How can HR teams responsibly borrow sentiment analysis from Marketing?

The technology company's marketing team did not build their sentiment analysis capability overnight. They built it with a clear purpose, a defined governance framework, and a consistent commitment to using the data to serve their customers better. HR must apply the same discipline.

  • Define the purpose before deploying: HR teams must be explicit about what it is using sentiment analysis to achieve. Is it early identification of disengagement? Is it tracking the employee experience through a specific change programme? Is it identifying management development needs? The purpose determines the design. A tool deployed without a clear purpose will produce inconsistent results and will be governed poorly.
  • Build transparency into the programme: Employees should be aware of why the HR team is using sentiment analysis, what data it is processing, how the insights are being used, and who has access to them. Transparency changes what the tool is capable of capturing, because employees who understand the purpose of the tool and trust that it will be used in their interest communicate more honestly than those who feel that they are under surveillance.
  • Restrict access to sentiment data: HR teams must build strict access controls that prevent sentiment analysis data from being misused without appropriate governance and oversight. The data should go to HR for systemic analysis. It should not end up with individual managers without a clear purpose and a defined use protocol.
  • Pair data with human judgment: The marketing team does not act on every negative sentiment signal automatically. They review the data, apply context, and make human decisions about what requires a response. HR must operate the same way. Sentiment data is an input to human judgment, not a substitute for it. The signal that a specific team is showing increasing negative sentiment requires an HR professional to investigate the context, understand the cause, and design a response that addresses the real issue rather than the algorithmic flag.
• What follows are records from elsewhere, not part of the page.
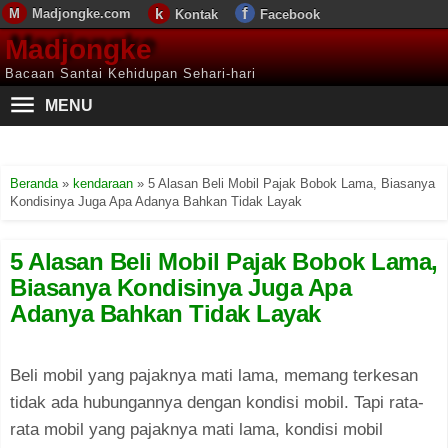
Madjongke.com
Kontak
Facebook
Madjongke
Bacaan Santai Kehidupan Sehari-hari
MENU
Beranda
»
kendaraan
»
5 Alasan Beli Mobil Pajak Bobok Lama, Biasanya
Kondisinya Juga Apa Adanya Bahkan Tidak Layak
5 Alasan Beli Mobil Pajak Bobok Lama,
Biasanya Kondisinya Juga Apa
Adanya Bahkan Tidak Layak
Beli mobil yang pajaknya mati lama, memang terkesan
tidak ada hubungannya dengan kondisi mobil. Tapi rata-
rata mobil yang pajaknya mati lama, kondisi mobil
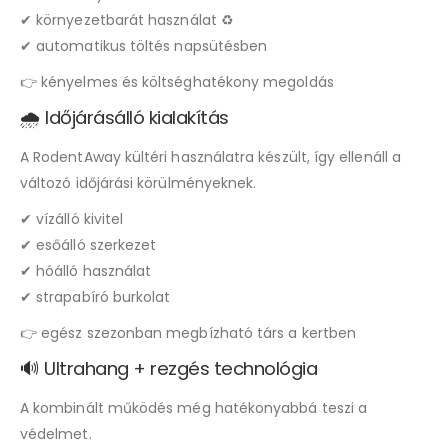
✔ környezetbarát használat ♻️
✔ automatikus töltés napsütésben
👉 kényelmes és költséghatékony megoldás
🌧️ Időjárásálló kialakítás
A RodentAway kültéri használatra készült, így ellenáll a
változó időjárási körülményeknek.
✔ vízálló kivitel
✔ esőálló szerkezet
✔ hóálló használat
✔ strapabíró burkolat
👉 egész szezonban megbízható társ a kertben
🔊 Ultrahang + rezgés technológia
A kombinált működés még hatékonyabbá teszi a
védelmet.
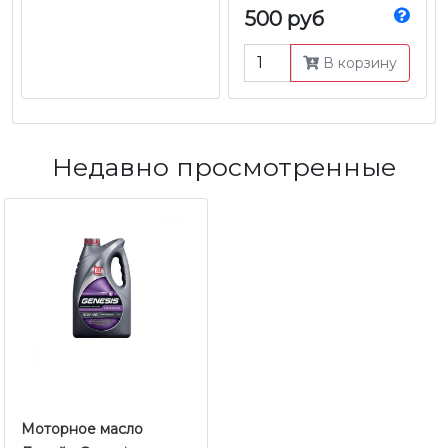
500 руб
В корзину
Недавно просмотренные
Моторное масло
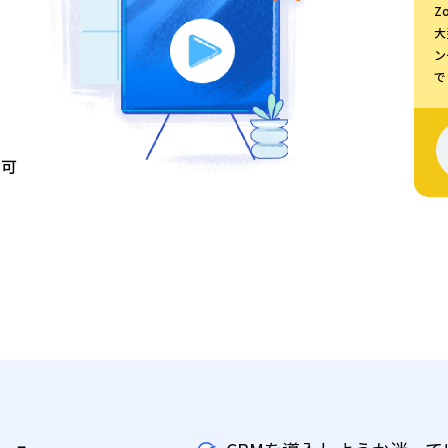
Z
大
ン
で
の可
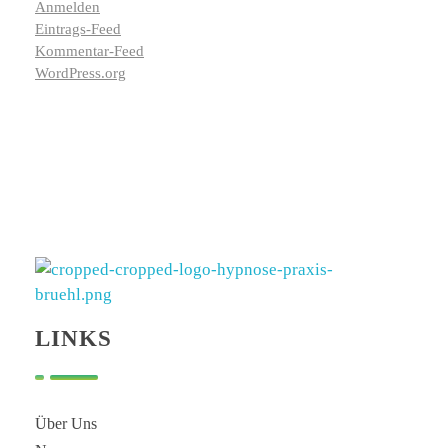
Anmelden
Eintrags-Feed
Kommentar-Feed
WordPress.org
Hypnose Praxis Brühl
Bettina Dahmen
LINKS
Über Uns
The marketing team's relationship with its customers improved when it started listening in real time. HR's relationship with employees can follow the same trajectory by bringing the same commitment to understanding what they are actually experiencing

Key Takeaways

  • Marketing teams use sentiment analysis to understand customers in real time. HR teams are still waiting six weeks for annual engagement survey results. The same tools and the same logic apply to employees, and the gap between the two functions' use of data is a problem HR can close.
  • Sentiment analysis gives HR real-time visibility into how employees feel, where disengagement is forming, which managers and processes are generating the strongest negative signals, and where the employee experience consistently breaks down across the lifecycle. This is intelligence that annual surveys cannot provide in time to act on.
  • The risks are real and must be taken as seriously as the benefits. Employees who know their communications are being analysed start moderating their language, which destroys the honest signals the tool was designed to capture. Managers who misuse sentiment data to target dissatisfied employees rather than address underlying conditions cause direct harm. Both outcomes are consequences of poor governance, not flaws in the technology itself.
  • Define the purpose before deploying. A sentiment analysis tool without a clear and stated purpose will be governed poorly and used inconsistently. HR must be explicit about what the tool is being used to achieve before it goes live, not after problems emerge.
  • Build transparency into the programme from the start. Employees who understand what is being analysed, why, and how the data will be used communicate more honestly than those who feel under surveillance. 
  • Treat sentiment data as an input to human judgment. Restrict access strictly, keep individual-level data away from line managers without a defined purpose and protocol, and ensure that every signal the system generates is reviewed by an HR professional who can apply context before deciding on a response.